Life’s been dealing me some rough crap too for the past few months. It’s all starting to really get to me now. I think I have come down to the last few people that I haven’t pushed away yet, and I think they are next. I can’t help it though. When life deals me these bad cards, I just get so annoyed with everyone around me. It’s like I am mad at them cause they can’t get me out of this rut that I got myself into. I don’t know why I expect them to get me out of it, but I just do. And when they don’t I just get all mad at them and push them away.

Cheer up dude, its normal to feel the way you do. :toothless
DJ RJT
quote:


;)

I hope you are feeling better this morning hun...
fitom tiel
quote:
Originally posted by DJ RJT
;)

I hope you are feeling better this morning hun...


tl?
Clovis86
Drink Pabst Myra, its never let me down...
enferno
*censored by myself*

i don't wanna be a cockfag tonight
Arbiter
Expect nothing.
D-res
hey lucid.. if you're still in mil-town, i'm moving there tomorrow (saturday) and you can stop over and we'll have a drink...



.. or whatever... :p
Basstard
quote:
Originally posted by lücid
where everything is crashing down around you and nothing seems to work out the way you want it to? the things that used to make you happy somehow have become an evil force in your life just driving you into a deeper and darker place and you can't seem to figure out how to make it stop?


i think you've just successfully described every girl I've dated

kudos :wtf:

Slylee
it takes an extreme amount of mental control and positive thinking to do this, but myra, you HAVE to train yourself to be able to channel all that negative energy into something positive. If things don’t work out the way you want them to, you have to accept it as something that simply was not meant to be. i’ve gone through this before where I made up my mind about something serious, and then it seemed like as soon as I put myself to the test and tried to make it happen, there were like a gazillion obstacles in my way and it was so frustrating, but I just kept on tackling them one at a time...

i don't know all the details of why you are feeling that way or what's going on (i have an idea though from what we've talked about a while back), so that's all i can really say.

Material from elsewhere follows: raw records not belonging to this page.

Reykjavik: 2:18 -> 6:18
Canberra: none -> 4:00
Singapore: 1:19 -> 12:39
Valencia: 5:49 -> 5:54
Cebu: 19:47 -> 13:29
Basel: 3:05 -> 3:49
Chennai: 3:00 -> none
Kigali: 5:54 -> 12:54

people always gripe and say, "oh it's easier said than done, bla bla bla"

that's bull...you can do almost anything you want, and simply rising above some negative stuff in your life is child's play in the grand scheme of things. keep your head up and think positive...there is always something positive out of something negative and you don't always recognize it right away...be patient.

:) hope this helps...
Moral Hazard
quote:
Originally posted by lücid
for the first time tonight i was actually afraid of losing control of my own sanity... i've never felt like that before.

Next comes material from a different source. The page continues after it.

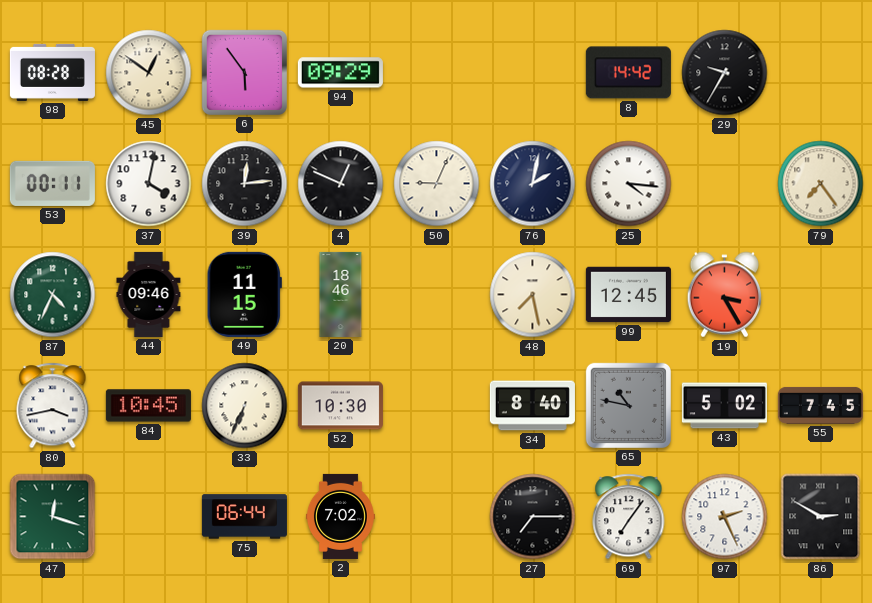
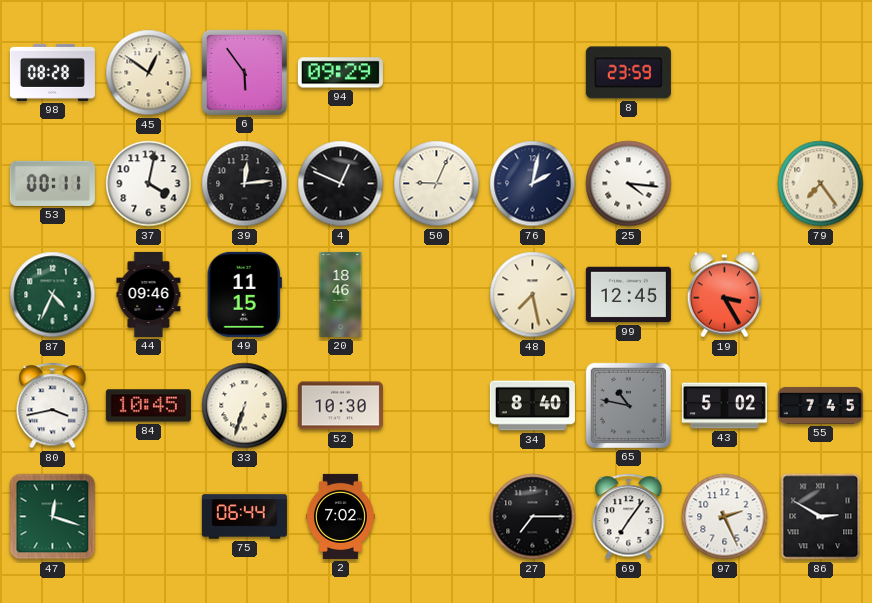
8: 14:42 -> 23:59
29: 9:35 -> none
33: 6:34 -> 6:33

The good news is that if you think you're going insane then you are not. Insane people are not cognisent of their insanity.

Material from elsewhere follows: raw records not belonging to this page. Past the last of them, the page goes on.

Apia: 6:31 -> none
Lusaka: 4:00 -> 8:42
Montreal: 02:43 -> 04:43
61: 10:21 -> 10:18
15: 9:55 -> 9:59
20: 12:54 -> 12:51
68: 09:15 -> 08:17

I suffered from chronic depression for a very long time (in theory I still do but it is no longer a real proplem for me). It all finally came to head 7 years ago when I had a little bit of a breakdown. I felt very much the same way you described. Two things helped me... talking to a psychologist and adopting a new outlook on life (for me it was based on Nitzsche). I would highly recommend you talk to a psychologist, if nothing else it will provide you with a safe outlet.